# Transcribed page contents
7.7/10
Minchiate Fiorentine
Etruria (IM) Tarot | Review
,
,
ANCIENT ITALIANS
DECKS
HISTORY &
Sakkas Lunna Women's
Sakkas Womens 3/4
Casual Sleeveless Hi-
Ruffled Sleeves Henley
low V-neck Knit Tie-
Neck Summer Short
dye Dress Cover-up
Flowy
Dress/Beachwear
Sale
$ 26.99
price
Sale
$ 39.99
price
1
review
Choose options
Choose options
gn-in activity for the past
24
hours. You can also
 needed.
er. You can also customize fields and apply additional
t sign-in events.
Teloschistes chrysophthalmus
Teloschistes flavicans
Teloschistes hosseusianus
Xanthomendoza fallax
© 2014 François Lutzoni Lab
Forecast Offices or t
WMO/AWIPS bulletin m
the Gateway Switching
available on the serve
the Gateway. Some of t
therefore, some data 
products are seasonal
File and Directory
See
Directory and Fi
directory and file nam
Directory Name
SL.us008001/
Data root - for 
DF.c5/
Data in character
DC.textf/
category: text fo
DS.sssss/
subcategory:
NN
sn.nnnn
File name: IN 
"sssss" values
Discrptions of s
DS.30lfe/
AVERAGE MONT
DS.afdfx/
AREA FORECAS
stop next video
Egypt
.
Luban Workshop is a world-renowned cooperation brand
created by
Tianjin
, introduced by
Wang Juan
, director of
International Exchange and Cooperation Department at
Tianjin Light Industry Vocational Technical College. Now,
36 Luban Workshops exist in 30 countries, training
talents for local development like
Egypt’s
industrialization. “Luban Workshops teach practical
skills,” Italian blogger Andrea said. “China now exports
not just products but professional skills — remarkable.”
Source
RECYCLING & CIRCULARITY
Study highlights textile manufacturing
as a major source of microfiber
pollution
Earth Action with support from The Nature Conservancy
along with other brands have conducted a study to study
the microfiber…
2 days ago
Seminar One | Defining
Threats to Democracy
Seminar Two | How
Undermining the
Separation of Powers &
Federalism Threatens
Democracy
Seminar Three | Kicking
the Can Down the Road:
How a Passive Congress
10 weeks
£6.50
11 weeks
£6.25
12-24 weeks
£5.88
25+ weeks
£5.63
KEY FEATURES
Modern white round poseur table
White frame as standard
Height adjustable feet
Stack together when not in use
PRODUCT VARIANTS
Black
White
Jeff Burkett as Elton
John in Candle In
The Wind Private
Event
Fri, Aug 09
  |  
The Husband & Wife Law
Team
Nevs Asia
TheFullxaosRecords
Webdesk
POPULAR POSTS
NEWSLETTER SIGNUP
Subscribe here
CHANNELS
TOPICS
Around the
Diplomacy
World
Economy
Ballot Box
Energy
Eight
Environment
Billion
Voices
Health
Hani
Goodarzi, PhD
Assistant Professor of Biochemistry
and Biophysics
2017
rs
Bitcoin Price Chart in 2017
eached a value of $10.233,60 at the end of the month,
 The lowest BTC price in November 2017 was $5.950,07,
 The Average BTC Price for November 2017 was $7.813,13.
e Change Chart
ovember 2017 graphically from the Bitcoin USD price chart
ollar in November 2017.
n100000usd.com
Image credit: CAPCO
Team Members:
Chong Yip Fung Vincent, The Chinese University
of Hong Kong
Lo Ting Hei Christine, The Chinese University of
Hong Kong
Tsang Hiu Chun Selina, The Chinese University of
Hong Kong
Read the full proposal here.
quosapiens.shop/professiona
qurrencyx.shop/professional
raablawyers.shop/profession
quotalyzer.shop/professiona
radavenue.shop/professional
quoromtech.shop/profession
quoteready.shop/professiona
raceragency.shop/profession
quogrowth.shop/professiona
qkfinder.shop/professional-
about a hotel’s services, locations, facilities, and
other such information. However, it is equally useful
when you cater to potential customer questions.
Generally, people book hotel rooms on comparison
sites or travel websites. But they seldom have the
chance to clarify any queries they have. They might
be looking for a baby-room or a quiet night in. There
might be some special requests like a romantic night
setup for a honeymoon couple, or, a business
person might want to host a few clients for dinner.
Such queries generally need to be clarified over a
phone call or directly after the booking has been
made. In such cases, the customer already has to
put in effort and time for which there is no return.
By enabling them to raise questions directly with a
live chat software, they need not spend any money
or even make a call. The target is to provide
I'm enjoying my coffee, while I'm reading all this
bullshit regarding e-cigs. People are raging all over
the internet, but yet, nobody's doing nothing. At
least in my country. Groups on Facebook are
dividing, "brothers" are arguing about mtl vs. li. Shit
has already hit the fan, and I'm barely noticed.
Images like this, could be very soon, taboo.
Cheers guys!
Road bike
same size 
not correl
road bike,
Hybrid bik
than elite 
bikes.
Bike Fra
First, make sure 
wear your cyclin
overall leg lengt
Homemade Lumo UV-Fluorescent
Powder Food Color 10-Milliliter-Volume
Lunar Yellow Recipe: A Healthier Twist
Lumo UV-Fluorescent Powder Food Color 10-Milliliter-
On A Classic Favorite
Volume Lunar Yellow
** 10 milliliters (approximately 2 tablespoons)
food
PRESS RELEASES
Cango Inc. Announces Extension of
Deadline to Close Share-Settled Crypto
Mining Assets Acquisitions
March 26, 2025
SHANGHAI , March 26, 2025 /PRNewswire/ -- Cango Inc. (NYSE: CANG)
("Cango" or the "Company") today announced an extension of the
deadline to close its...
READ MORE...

# Brief
Once you have found every line above holding the word "November", copy those lines.

# Output of the task
 The lowest BTC price in November 2017 was $5.950,07,
 The Average BTC Price for November 2017 was $7.813,13.
ollar in November 2017.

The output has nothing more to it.